Restate all of the entries exactly, dropping any pictures they hold.
══════════
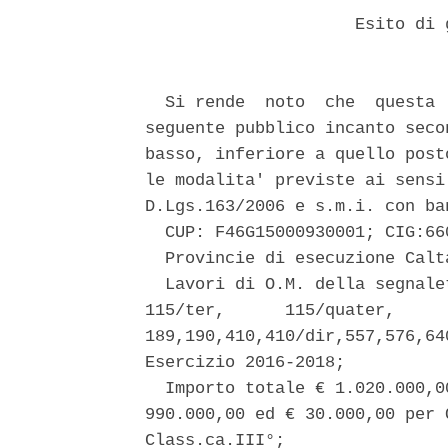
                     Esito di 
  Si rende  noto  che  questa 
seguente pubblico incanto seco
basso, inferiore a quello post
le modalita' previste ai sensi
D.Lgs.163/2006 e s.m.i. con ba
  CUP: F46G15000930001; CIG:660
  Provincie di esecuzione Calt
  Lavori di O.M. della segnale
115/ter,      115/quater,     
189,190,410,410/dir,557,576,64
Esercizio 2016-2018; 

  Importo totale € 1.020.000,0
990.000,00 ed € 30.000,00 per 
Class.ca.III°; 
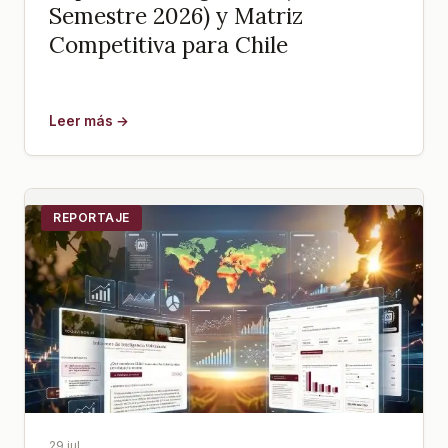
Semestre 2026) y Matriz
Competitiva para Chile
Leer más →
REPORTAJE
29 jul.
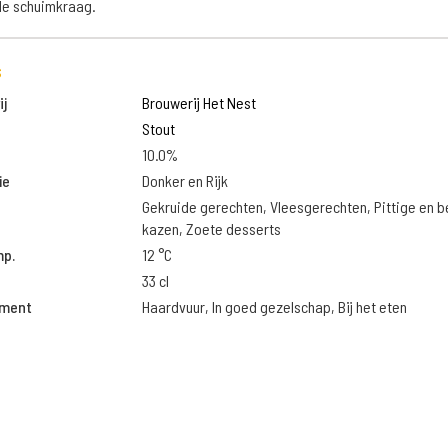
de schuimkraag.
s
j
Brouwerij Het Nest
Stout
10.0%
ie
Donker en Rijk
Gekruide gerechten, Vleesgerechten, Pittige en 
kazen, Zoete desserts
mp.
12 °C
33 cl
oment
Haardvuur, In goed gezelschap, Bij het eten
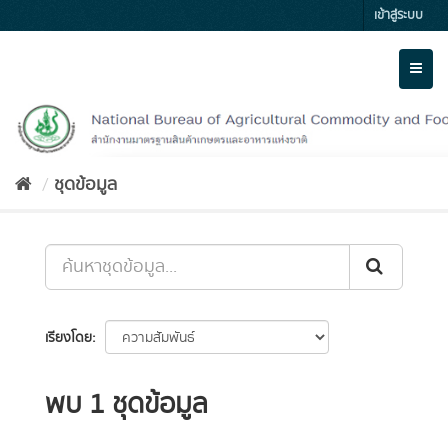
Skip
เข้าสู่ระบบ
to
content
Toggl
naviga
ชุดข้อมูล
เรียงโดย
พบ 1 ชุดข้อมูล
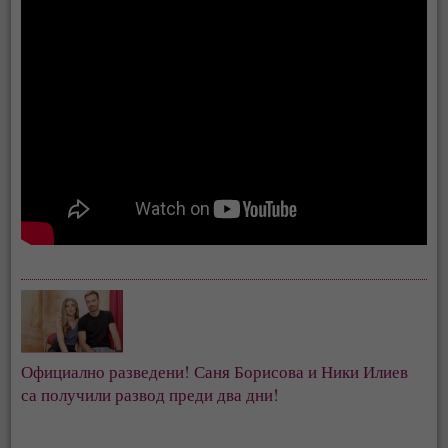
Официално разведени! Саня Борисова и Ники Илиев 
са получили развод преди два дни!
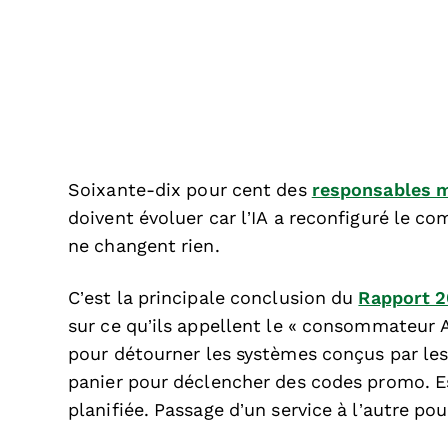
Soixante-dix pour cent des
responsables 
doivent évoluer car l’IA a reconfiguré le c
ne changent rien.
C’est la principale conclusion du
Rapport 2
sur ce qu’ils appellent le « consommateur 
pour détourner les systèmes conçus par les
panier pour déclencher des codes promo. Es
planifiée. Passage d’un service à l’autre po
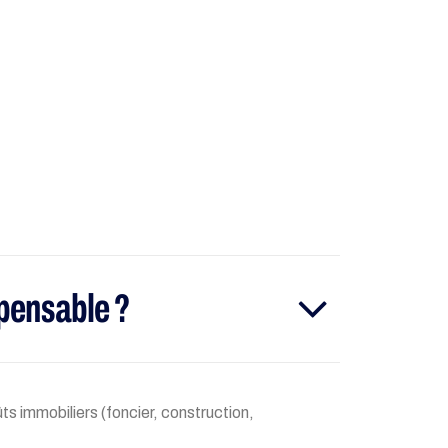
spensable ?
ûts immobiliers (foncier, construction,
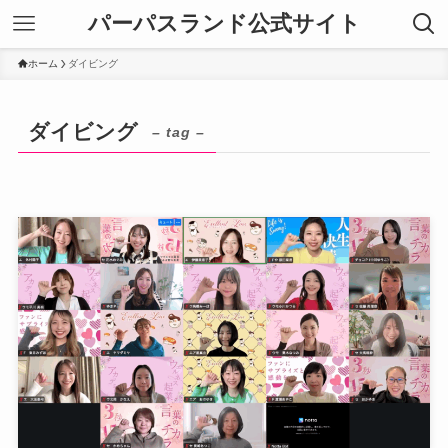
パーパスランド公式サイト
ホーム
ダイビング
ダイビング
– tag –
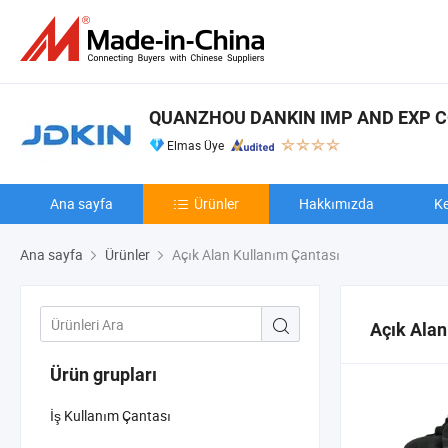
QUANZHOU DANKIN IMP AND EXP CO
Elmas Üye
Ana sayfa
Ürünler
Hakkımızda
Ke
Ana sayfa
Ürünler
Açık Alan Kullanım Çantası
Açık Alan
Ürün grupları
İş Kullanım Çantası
══════════
▸ Solution for this task
                     Esito di 
  Si rende  noto  che  questa 
seguente pubblico incanto seco
basso, inferiore a quello post
le modalita' previste ai sensi
D.Lgs.163/2006 e s.m.i. con ba
  CUP: F46G15000930001; CIG:660
  Provincie di esecuzione Calt
  Lavori di O.M. della segnale
115/ter,      115/quater,     
189,190,410,410/dir,557,576,64
Esercizio 2016-2018; 

  Importo totale € 1.020.000,0
990.000,00 ed € 30.000,00 per 
Class.ca.III°; 
Semestre 2026) y Matriz
Competitiva para Chile
Leer más →
REPORTAJE
29 jul.
de schuimkraag.
s
j
Brouwerij Het Nest
Stout
10.0%
ie
Donker en Rijk
Gekruide gerechten, Vleesgerechten, Pittige en 
kazen, Zoete desserts
mp.
12 °C
33 cl
oment
Haardvuur, In goed gezelschap, Bij het eten
Skip
เข้าสู่ระบบ
to
content
Toggl
naviga
ชุดข้อมูล
เรียงโดย
พบ 1 ชุดข้อมูล
Официално разведени! Саня Борисова и Ники Илиев 
са получили развод преди два дни!
Soixante-dix pour cent des
responsables 
doivent évoluer car l’IA a reconfiguré le c
ne changent rien.
C’est la principale conclusion du
Rapport 2
sur ce qu’ils appellent le « consommateur 
pour détourner les systèmes conçus par les
panier pour déclencher des codes promo. Es
planifiée. Passage d’un service à l’autre po
spensable ?
ûts immobiliers (foncier, construction,
パーパスランド公式サイト
ホーム
ダイビング
ダイビング
– tag –
QUANZHOU DANKIN IMP AND EXP CO
Elmas Üye
Ana sayfa
Ürünler
Hakkımızda
Ke
Ana sayfa
Ürünler
Açık Alan Kullanım Çantası
Açık Alan
Ürün grupları
İş Kullanım Çantası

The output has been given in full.